The Device Key Encryption Key (DKEK) is an AES-256 key stored in the SmartCard-HSM. It is used to securely export or import key material.
The questions is: Where does that key come from ? The DKEK Share is the answer. The final DKEK in the SmartCard-HSM is assembled from DKEK shares in a XOR operation. After you initialize the device, a temporary buffer is initialized with all 00. Then you import the first DKEK share and that is updating the buffer in an XOR operation. Then you import the next DKEK share and again the value in the buffer is XORed. After you have imported all shares, the final DKEK value is in the buffer is the result of performing XOR operations on all DKEK shares. That way the confidentiality of the DKEK is maintained by splitting the secret in n-XOR shares.
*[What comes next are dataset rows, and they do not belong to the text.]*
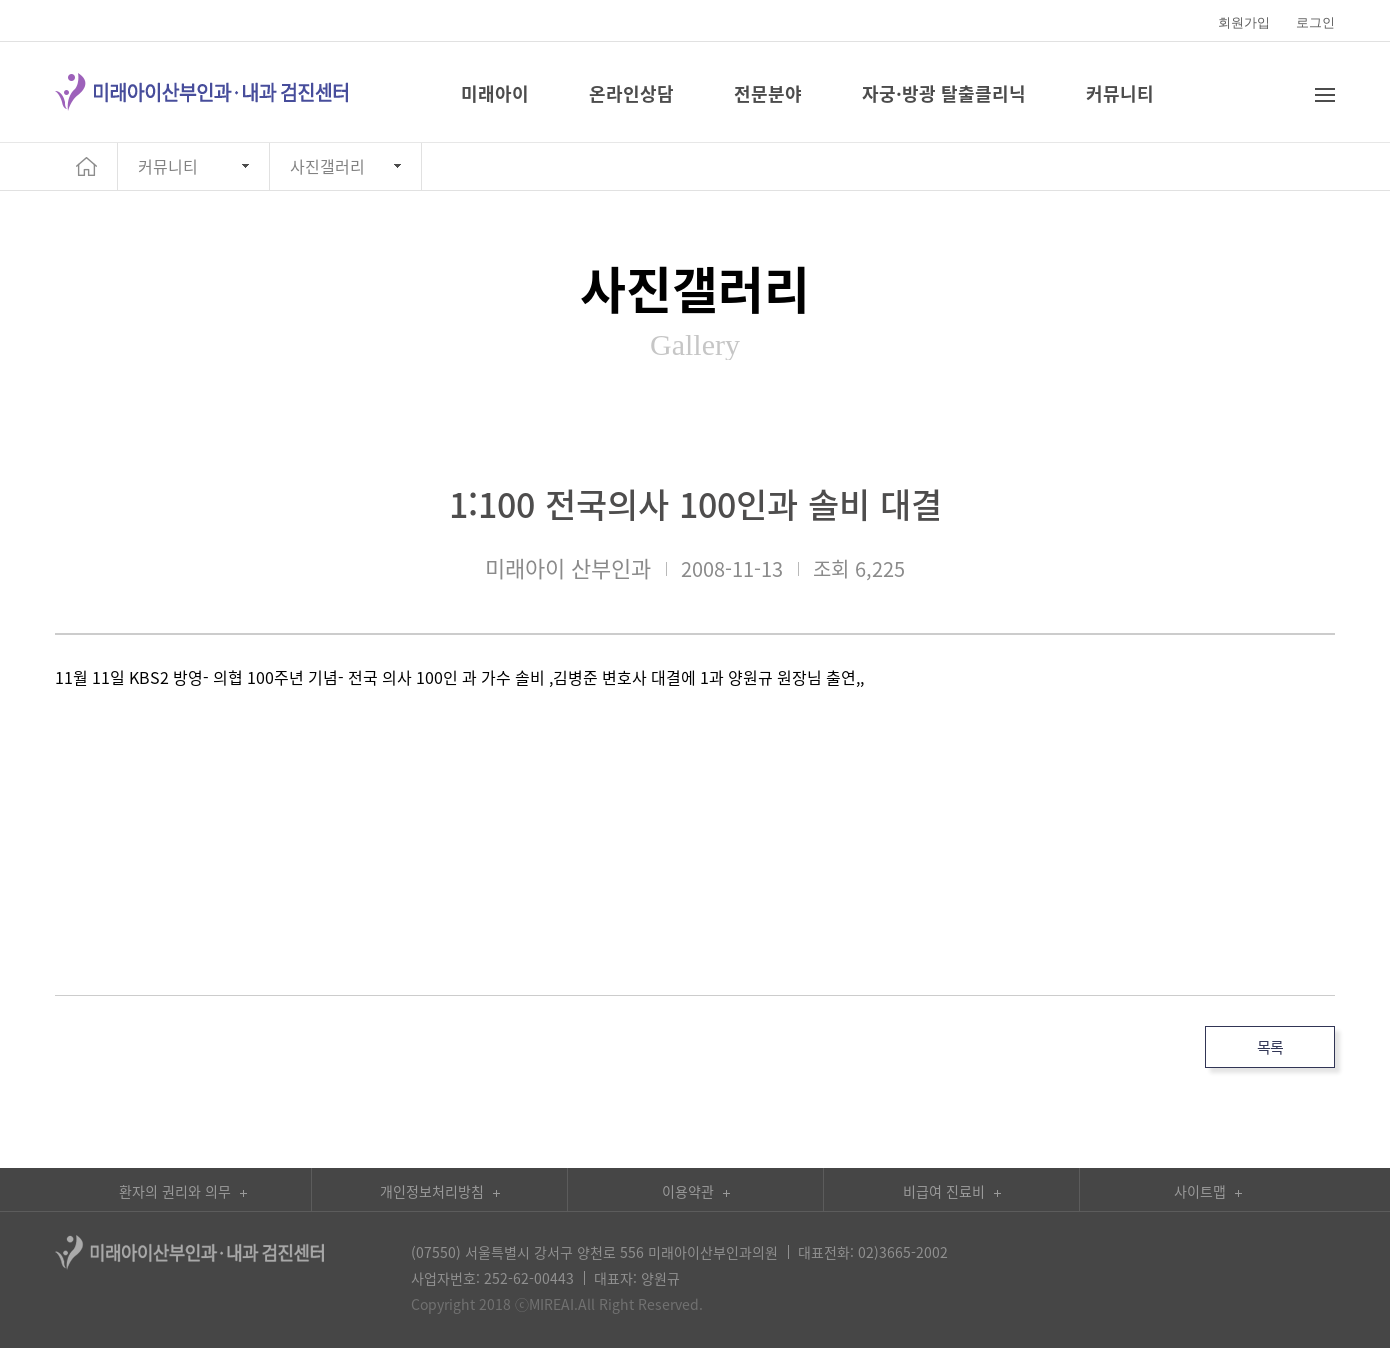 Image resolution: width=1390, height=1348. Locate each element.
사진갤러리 (327, 166)
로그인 (1315, 22)
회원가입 (1244, 22)
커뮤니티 (168, 166)
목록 (1270, 1047) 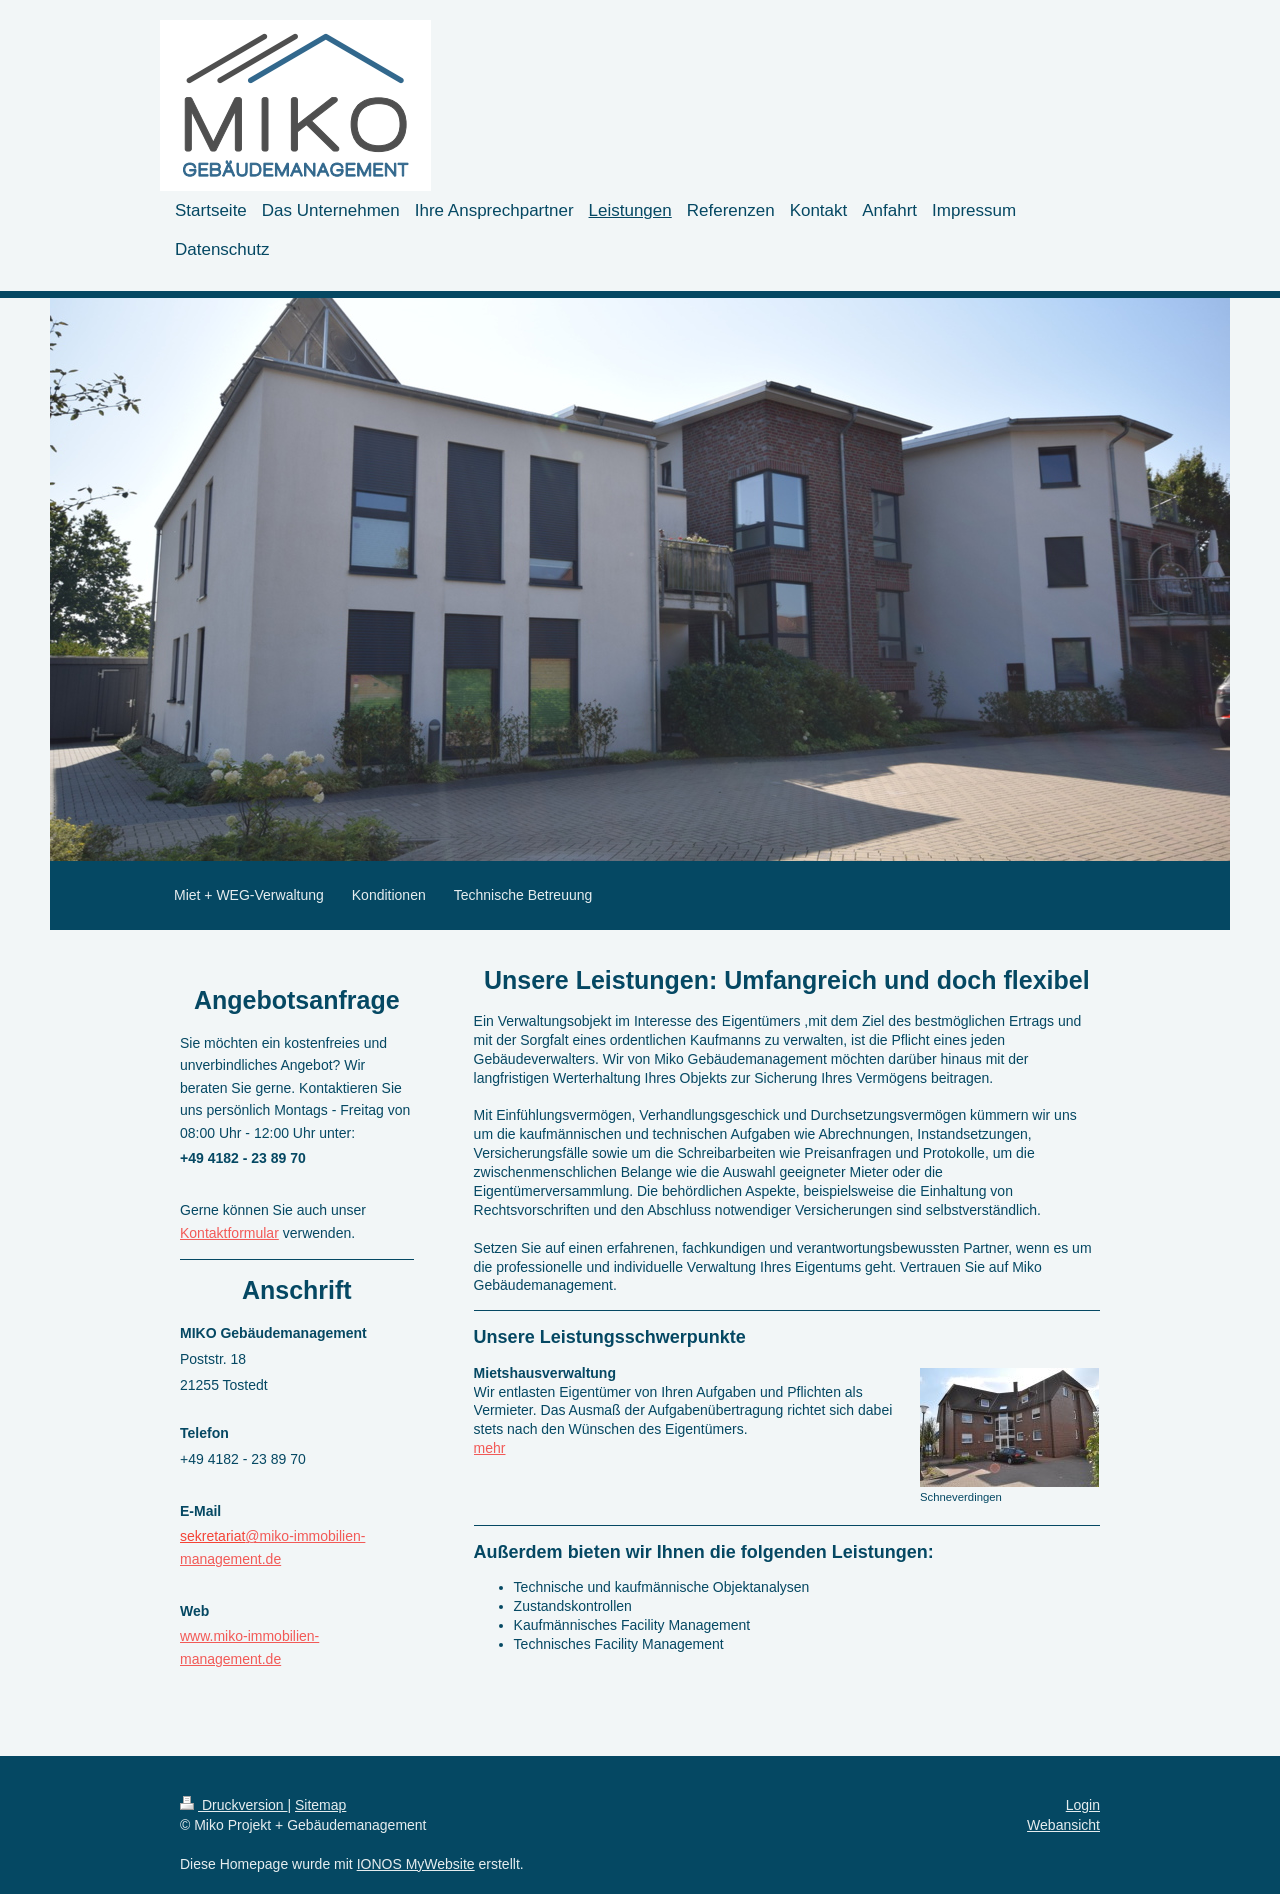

Of course each DKEK share contains a part of the final secret, so that must be kept confidential as well. One way could be, that the key custodian himself creates a password with 256 bit entropy. That is however not really feasible. Instead the sc-hsm-tool generates a DKEK share using the random number generator in the SmartCard-HSM and then encrypts the DKEK share using a password supplied by the key custodian. That way the entropy of the supplied password can be lower that the actual DKEK share.
An adversary needs both, the encrypted DKEK share file and the password. And that from all key custodians involved in creating the DKEK.
Additionally, access to the DKEK share can be controlled by a n-of-m threshold scheme. So rather than providing a password to decrypt the DKEK share, n of the m assigned key custodians must present their password to decrypt the DKEK share.